Our country’s founders established that excessive and punitive British taxes were abhorrent, yet still today these same excessive taxes are being applied to our country’s medical cannabis providers. Only this time it is called IRS Code Section 280E, and there is an ongoing battle to reform it. Taxes are the new stronghold when it comes to the federal war on medical marijuana and if reform is not brought about, the medical marijuana community will be more prevalent to such attacks from the IRS. If any change is to come from this, medical marijuana supporters need to stand up and try to bring this reform full circle. All businesses, including nonprofit dispensaries, pay taxes every year. IRS Code Section 280E, however, creates a disconnection between federal and state laws.
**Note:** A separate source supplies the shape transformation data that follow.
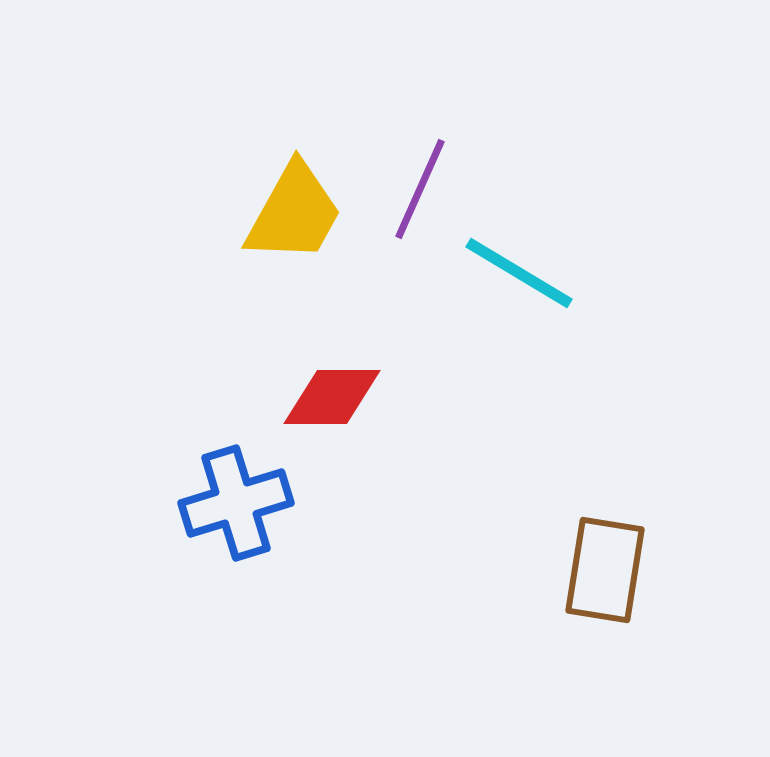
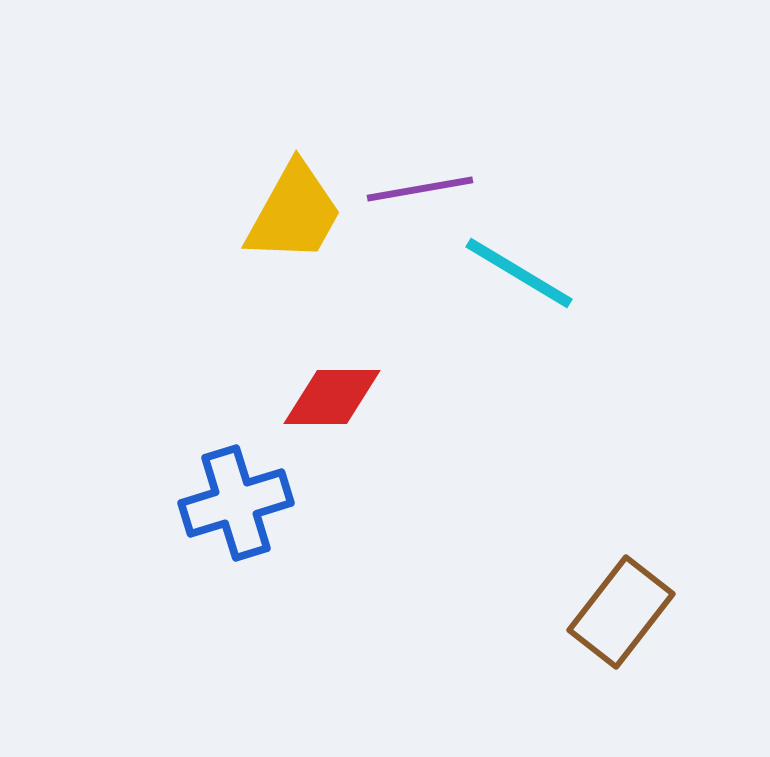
purple line: rotated 56 degrees clockwise
brown rectangle: moved 16 px right, 42 px down; rotated 29 degrees clockwise
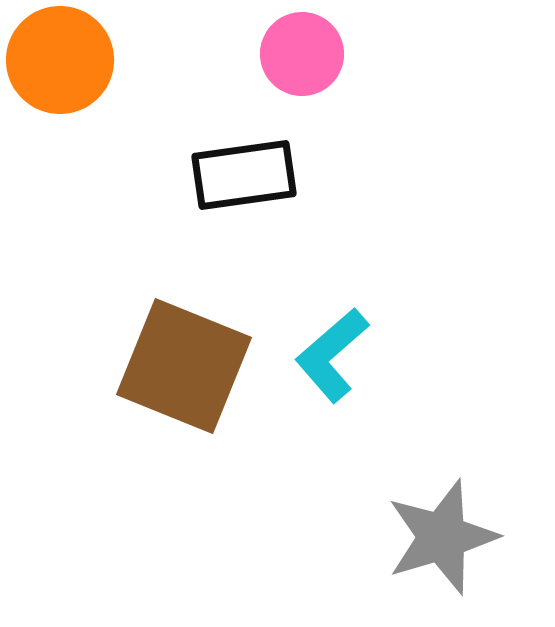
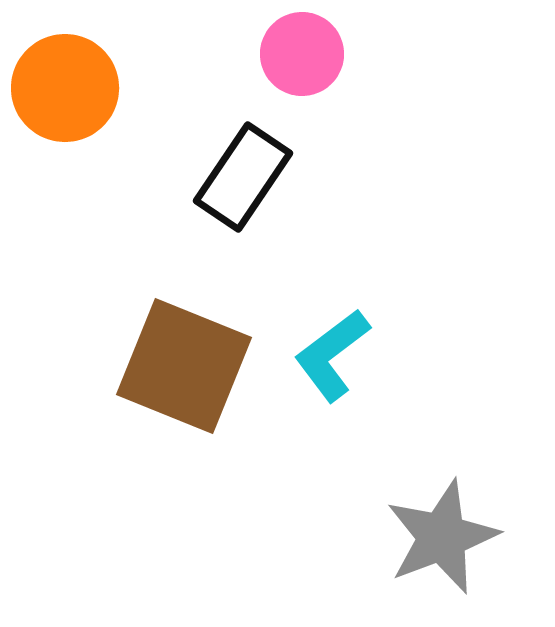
orange circle: moved 5 px right, 28 px down
black rectangle: moved 1 px left, 2 px down; rotated 48 degrees counterclockwise
cyan L-shape: rotated 4 degrees clockwise
gray star: rotated 4 degrees counterclockwise
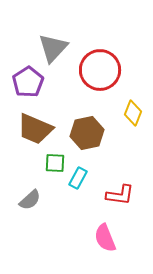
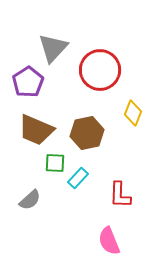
brown trapezoid: moved 1 px right, 1 px down
cyan rectangle: rotated 15 degrees clockwise
red L-shape: rotated 84 degrees clockwise
pink semicircle: moved 4 px right, 3 px down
Since President Ronald Reagan declared the “War on Drugs” and enacted Section 280E in 1982, 18 states and the District of Columbia have legalized or decriminalized medical marijuana (12 states are pending) but while 280E has remained intact, it has also come in direct conflict with a growing number of state laws. It was supposed to ban deductions related to “trafficking of controlled substances.” However, the IRS is now using 280E to stop medical cannabis businesses from making standard business deductions, which leaves them with a substantial tax bill they cannot afford. This is resulting in dispensaries being forced to shut down as a result of a growing number of IRS audits. SECTION 280E: “No deduction or credit shall be allowed for any amount paid or incurred during the taxable year in carrying on any trade or business if such trade or business (or the activities which comprise such trade or business) consists of trafficking in controlled substances (within the meaning of schedule I and II of the Controlled Substances Act) which is prohibited by Federal law or the law of any State in which such trade or business is conducted.”
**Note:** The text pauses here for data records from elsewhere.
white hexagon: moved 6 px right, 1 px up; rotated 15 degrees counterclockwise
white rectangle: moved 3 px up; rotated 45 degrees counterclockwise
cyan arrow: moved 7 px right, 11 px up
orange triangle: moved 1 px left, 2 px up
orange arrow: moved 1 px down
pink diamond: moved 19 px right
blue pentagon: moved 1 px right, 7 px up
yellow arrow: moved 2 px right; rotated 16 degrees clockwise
There are legitimate medical cannabis businesses that want and expect to pay their fair share of taxes. In addition to federal taxes, dispensaries also pay state and/or local taxes. Section 280E was never intended to be applied to legal businesses that file tax returns. It was originally passed in order to seize ill-gotten gains. The IRS has taken the position that medical cannabis providers are to be considered drugtrafficking organizations, and therefore fall under the purview of Section 280E. Accordingly, the IRS denies deductions for all expenses, including normally deductible items such as rent, payroll and health insurance for employees. Businesses and citizens alike are expected to file and pay taxes to the IRS each year. The difference is that businesses are allowed to reduce their taxable income by taking standard deductions, such as the rent they pay for their space, their payroll, utilities, insurance, and so on. If Section 280E is not changed, the IRS is on course to close more legal provider of medical cannabis in the United States. This means that patients would lose safe access to laboratorytested medicine and would be forced back to the criminal market. They would have to purchase medicine in unregulated and unsafe circumstances, and be exposed to robbery or possible injury. Tens of thousands of wellpaying jobs in the legitimate medical marijuana industry would be abolished, and hundreds of millions of dollars in state tax revenue would be eliminated. Instead of creating jobs and taxes for revenue, it would create a downfall effect of epic proportions in which the medical marijuana industry would have to divert back to black market operations. 280E is endangering the very life-blood of the medical marijuana industry. The IRS is currently auditing multiple medical marijuana organizations nationwide, with more and more coming every week. Most medical cannabis providers are unable to pay these “target taxes” and would be forced to close their doors if these regulations are imposed upon them. Massive closures of legal providers in medical marijuana states could leave patients with no alternative other than the illegal marketplace. Add in to the factor that legitimate businesses will be forced to shut down for no reason and we are left to wonder – does 280E benefit anyone but the IRS?